What it’s like to be a man who suffered with depression in silence

I was in denial for ages, trying to cope and pretend everything was okay, I was falling apart inside.

I’d let years of name calling and bullying push me into such an insecure mind-frame that I didn’t know who I was anymore. I’d put off any sort of social event, keep myself to myself.

It’s so easy to sit back and think that everything is perfect. It’s easy for someone to pretend everything is okay and that they can cope, when in reality they are suffering – suffering more than you will ever know.

I guess I was too scared to admit that something was wrong, too scared to ask for help.

I’ve never been the ‘manliest’ of men – I couldn’t even tell you how to be one. I’d always try to fit in, but it would never work.

I would constantly question myself, “Why me? What have I done to these people?”

“Why me?”

Did they really know me? Did they know how they were affecting me?

All of the questions would be flying around.

“Should I speak out about it?”

“What would happen if I did?”

It has never been considered ‘manly’ to open up and talk about your problems. What is ‘manly’ anyway?

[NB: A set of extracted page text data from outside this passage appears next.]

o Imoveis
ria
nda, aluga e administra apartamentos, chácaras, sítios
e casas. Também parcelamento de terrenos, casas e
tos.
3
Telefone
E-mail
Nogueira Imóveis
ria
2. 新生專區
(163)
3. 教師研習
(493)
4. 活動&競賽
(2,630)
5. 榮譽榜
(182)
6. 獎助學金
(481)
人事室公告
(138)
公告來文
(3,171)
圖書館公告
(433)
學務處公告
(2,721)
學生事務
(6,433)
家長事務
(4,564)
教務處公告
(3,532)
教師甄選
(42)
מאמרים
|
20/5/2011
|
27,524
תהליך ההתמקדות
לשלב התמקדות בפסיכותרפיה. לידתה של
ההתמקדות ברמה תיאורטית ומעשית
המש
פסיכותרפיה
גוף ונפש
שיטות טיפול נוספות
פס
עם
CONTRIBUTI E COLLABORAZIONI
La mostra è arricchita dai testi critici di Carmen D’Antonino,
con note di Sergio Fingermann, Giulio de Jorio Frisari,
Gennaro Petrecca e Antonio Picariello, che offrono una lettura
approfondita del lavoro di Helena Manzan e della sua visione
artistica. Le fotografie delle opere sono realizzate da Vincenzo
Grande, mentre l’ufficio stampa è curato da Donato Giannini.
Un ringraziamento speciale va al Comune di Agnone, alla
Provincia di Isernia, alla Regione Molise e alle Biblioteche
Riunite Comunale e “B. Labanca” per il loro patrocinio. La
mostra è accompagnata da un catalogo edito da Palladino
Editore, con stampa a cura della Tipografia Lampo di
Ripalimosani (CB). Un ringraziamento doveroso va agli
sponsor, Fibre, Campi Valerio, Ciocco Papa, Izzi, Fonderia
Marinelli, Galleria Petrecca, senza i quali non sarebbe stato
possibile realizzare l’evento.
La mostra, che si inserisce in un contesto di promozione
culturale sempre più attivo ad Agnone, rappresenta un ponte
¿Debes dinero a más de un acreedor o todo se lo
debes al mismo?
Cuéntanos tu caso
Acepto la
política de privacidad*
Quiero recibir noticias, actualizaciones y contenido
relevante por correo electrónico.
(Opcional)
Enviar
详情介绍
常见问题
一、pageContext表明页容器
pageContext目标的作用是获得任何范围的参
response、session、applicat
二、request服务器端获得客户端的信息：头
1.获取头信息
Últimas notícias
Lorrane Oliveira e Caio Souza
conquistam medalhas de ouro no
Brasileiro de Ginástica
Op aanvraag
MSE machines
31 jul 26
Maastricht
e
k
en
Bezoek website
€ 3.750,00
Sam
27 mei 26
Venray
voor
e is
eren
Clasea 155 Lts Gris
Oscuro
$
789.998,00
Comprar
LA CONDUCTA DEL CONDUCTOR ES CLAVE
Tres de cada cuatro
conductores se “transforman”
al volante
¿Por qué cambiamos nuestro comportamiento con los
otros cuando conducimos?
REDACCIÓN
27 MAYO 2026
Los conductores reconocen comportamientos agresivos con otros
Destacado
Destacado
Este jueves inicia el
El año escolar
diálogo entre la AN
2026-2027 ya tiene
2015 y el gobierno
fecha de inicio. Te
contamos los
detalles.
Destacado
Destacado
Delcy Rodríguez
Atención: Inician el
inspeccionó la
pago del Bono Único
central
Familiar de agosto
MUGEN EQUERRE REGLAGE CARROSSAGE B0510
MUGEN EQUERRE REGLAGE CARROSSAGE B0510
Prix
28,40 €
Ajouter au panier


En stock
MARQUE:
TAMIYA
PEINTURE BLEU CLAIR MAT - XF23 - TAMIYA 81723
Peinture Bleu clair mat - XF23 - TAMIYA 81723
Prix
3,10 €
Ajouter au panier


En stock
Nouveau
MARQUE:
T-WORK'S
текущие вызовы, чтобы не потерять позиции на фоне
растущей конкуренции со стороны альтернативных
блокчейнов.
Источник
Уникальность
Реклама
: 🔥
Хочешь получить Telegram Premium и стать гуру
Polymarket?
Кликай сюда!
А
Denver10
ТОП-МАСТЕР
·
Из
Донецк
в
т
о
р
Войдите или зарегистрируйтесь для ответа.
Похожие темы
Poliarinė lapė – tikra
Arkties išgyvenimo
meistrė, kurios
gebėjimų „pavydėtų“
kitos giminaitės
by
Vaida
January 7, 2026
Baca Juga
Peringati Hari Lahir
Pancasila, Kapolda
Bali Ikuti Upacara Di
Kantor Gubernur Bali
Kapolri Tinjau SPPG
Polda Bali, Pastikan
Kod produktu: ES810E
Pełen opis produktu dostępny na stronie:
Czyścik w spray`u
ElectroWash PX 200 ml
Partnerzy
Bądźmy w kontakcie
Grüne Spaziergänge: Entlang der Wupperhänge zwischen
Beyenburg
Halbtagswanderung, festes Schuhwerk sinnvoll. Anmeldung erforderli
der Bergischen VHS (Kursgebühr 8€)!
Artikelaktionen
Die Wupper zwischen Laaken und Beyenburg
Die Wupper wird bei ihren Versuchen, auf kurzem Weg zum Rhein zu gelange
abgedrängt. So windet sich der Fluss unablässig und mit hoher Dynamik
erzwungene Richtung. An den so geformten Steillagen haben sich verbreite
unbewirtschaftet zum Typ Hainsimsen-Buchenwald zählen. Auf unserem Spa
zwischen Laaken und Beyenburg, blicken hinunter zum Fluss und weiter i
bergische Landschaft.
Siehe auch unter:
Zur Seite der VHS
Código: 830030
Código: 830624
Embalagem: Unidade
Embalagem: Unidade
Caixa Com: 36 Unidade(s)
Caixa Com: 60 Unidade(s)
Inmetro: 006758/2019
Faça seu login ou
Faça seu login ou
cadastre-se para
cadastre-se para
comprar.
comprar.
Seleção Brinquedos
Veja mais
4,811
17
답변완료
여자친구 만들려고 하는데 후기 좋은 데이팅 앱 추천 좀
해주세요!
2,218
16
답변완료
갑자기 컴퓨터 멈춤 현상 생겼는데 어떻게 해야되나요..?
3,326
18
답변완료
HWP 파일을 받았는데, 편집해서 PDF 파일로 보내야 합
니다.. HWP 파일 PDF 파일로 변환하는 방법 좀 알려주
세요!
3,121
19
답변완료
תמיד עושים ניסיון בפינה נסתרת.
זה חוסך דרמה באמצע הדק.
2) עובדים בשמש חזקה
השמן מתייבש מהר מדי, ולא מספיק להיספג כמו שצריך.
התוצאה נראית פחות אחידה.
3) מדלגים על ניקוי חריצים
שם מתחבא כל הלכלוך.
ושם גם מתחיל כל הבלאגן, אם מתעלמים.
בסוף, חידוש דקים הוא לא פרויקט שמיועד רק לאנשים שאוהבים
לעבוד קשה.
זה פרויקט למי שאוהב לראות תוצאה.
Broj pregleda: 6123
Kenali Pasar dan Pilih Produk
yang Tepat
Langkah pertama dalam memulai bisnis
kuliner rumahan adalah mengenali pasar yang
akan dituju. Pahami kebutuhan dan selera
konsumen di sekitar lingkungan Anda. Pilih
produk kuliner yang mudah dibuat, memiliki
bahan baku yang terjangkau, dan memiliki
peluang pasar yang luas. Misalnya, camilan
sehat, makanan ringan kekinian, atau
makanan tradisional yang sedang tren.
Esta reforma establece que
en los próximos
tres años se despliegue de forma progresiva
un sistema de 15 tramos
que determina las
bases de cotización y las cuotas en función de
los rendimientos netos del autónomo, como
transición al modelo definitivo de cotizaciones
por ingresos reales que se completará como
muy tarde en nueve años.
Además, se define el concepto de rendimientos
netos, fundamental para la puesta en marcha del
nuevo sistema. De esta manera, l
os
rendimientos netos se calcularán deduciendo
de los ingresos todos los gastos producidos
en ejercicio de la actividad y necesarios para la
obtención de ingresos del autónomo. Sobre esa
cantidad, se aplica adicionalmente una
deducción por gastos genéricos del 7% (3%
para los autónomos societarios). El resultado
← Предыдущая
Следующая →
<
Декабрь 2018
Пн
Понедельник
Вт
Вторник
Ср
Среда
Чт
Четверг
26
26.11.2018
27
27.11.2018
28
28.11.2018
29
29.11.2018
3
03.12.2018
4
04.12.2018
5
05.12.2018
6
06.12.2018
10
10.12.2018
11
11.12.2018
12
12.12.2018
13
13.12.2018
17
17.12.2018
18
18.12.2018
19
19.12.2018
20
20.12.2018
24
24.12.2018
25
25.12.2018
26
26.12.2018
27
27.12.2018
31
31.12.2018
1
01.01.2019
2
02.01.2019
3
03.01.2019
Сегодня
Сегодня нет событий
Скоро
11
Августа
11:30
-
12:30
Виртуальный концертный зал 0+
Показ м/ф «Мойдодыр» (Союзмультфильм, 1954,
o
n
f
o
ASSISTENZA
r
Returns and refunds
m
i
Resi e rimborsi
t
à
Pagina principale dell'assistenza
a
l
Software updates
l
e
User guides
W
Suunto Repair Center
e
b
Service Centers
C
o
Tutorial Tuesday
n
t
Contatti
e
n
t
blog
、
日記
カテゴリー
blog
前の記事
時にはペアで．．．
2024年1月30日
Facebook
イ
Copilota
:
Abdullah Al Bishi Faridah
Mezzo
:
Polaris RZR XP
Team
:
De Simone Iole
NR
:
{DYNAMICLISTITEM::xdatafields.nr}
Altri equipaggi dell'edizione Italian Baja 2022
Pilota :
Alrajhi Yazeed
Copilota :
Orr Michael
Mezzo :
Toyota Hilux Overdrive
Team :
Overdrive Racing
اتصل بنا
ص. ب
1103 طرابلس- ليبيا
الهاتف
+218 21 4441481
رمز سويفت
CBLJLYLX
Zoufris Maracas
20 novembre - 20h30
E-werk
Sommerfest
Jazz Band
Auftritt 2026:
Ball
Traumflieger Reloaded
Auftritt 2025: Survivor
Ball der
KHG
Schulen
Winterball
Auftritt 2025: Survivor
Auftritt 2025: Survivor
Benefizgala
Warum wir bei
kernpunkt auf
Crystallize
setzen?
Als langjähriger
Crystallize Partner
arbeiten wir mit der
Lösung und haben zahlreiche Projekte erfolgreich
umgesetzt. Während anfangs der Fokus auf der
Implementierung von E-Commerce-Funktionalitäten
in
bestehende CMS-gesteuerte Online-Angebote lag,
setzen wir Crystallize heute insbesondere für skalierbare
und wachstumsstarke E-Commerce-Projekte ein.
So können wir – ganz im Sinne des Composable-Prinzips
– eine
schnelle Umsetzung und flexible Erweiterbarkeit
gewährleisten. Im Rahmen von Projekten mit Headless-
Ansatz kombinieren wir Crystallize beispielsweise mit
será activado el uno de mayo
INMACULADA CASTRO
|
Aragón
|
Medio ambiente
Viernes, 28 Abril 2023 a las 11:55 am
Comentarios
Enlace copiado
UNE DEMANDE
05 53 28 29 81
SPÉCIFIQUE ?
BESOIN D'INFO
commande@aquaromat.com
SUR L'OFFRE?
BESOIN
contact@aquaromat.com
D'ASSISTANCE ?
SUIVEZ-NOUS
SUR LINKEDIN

I couldn’t take it anymore, I needed a way out. I feared that I may harm myself or others. I knew deep down that it was not healthy to be like this.

I plucked up the courage and pushed my embarrassment to one side and went to see my GP. If I’m honest I knew that I should’ve done it sooner.

“I wasn’t even sure what my GP would say”

I wasn’t even sure what my GP would say. Would he believe me? Was this just all in my head?

I spoke to my GP about the way I was feeling, I was embarrassed but I just powered through and got my thoughts and my feelings out there, in a slightly funny way I felt liberated, all of the things I had been holding in were now not so secret anymore.

In the end, I was diagnosed with depression.

It’s horrible to think that someone can be so unhappy with their own life that they feel that it is not worth living anymore. This shouldn’t happen, but it does. More than we think.

It happens because they believe they’re alone. They can’t see any form of light at the end of a very dark tunnel, all thoughts are negative ones.

Something had to be done, if it was considered ‘un-manly’ then so be it.

Males, all of you out there suffering in silence… don’t. Put your pride to one side and do something about it.

It’s okay to talk, its okay to be honest, we can’t just put on a brave face and hope it goes away.